An hour later, we were attached to a mooring just off the two yacht clubs at the Southern end of Carlisle Bay. A quick dinghy ride. A well deserved shower, some grilled Marlin Rotis, with Searing hot pepper sauce, and the rum punches started flowing...








I was alone with my hangover in the morning. I gave Chelone a brief clean as the others went ashore.


John then took Chelone into the Careenage, and tied up right in the centre of Bridgetown.



It's strange. About 6 days from shore, we'd been talking about what we missed most. For some, it was cold beer. For others, chocolate. We all missed showers. Oddly, I had developed a craving for an ice cold lemon sorbet. Finding one, in Bridgetown, left me smiling, and letting out all sorts of strange, but apreciative noises.


We then went our separate ways.
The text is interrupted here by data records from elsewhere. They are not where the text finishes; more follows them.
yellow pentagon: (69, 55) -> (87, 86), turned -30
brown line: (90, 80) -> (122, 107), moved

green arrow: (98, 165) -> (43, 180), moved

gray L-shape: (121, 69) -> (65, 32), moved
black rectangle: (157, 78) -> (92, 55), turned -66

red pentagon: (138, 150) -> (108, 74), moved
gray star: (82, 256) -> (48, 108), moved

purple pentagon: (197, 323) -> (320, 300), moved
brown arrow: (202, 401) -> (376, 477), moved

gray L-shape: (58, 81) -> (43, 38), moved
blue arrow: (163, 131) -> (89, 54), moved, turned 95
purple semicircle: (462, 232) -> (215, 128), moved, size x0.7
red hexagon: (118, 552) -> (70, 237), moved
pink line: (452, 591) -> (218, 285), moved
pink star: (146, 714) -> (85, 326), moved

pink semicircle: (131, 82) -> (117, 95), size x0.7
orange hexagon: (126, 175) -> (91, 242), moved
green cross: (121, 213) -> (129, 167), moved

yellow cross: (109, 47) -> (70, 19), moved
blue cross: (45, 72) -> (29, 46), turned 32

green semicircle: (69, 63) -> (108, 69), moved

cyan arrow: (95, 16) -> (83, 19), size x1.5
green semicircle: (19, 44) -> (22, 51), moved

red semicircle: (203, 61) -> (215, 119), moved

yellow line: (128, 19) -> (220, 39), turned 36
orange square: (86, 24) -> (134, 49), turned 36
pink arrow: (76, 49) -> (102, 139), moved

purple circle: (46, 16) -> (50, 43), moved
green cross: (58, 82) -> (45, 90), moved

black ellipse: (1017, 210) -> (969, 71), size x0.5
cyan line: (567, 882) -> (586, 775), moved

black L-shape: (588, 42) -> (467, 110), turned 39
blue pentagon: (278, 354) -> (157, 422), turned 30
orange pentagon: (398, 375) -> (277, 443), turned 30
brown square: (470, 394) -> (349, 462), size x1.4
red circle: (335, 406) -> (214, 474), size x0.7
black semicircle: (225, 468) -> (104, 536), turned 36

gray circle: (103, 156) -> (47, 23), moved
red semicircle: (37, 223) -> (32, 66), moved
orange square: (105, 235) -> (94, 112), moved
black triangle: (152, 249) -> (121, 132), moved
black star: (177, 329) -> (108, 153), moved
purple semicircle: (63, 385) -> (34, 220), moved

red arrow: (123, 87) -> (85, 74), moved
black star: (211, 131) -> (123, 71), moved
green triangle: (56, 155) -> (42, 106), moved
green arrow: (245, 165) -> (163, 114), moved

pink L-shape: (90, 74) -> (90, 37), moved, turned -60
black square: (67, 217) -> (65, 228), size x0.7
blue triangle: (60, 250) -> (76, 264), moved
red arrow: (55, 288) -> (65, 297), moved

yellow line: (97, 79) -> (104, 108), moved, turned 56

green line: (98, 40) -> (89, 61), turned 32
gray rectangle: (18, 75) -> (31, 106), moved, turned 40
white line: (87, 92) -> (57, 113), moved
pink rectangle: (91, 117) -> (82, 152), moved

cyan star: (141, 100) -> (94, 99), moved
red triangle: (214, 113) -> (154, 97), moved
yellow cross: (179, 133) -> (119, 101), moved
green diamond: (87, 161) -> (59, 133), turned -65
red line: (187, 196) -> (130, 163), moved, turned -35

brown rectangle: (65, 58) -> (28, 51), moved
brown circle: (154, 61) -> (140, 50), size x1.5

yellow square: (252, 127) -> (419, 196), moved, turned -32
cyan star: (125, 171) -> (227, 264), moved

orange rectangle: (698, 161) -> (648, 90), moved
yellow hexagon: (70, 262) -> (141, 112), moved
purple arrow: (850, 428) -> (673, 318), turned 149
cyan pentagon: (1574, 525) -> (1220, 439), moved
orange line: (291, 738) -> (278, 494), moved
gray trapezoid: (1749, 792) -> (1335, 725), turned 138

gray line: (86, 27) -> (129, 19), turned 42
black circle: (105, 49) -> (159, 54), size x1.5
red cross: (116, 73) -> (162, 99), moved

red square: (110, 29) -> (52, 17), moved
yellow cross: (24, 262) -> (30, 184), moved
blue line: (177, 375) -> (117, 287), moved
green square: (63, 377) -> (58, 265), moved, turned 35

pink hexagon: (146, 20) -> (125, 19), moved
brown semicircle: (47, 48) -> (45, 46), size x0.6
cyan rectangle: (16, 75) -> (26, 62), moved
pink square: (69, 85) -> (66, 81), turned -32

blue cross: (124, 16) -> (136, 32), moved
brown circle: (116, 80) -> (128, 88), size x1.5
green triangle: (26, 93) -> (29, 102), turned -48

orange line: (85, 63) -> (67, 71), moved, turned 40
I was concerned about the availability of flights leading up to Christmas and, possibly, the bad weather back in the UK affecting this. When I found out there were only seven seats left on one flight a couple of days later, Louise, Ross and I decided to book immediately, rather than risk waiting any longer. A couple of hours later, it was job done, and Louise and I repaired to 'The Waterfront' for some local seafood, creole style. Louise's Flying fish with plantains and fish broth was particularly good.


The town was buzzing. Like so many we've been through on our travels, everyone was friendly and seemed happy.


A jazz band played in the Waterfront that evening. John, myself, Louise and Susie anjoyed yet more beer and cocktails until some o'clock and fell asleep an a tranquil Chelone a bit later. Relax, now, man.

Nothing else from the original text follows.